● WORK ITEM:
Find every line of the data below that has "神奈川県茅ヶ崎市" in it. Reply with the number only.
─── INPUT
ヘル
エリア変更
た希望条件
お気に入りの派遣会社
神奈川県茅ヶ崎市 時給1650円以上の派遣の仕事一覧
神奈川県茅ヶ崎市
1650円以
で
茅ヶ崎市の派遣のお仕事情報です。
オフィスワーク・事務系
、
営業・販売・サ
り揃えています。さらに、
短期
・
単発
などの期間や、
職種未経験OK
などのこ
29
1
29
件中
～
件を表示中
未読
──────
● YOUR SOLUTION:
2